## EXERCISE DETAILS:
Send back every record exactly.

## DATA IN THIS EXERCISE:
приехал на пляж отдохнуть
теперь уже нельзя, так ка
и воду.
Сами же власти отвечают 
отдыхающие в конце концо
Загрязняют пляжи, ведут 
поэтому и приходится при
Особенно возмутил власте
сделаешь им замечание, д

## WRITTEN REPLY:
приехал на пляж отдохнуть
теперь уже нельзя, так ка
и воду.
Сами же власти отвечают 
отдыхающие в конце концо
Загрязняют пляжи, ведут 
поэтому и приходится при
Особенно возмутил власте
сделаешь им замечание, д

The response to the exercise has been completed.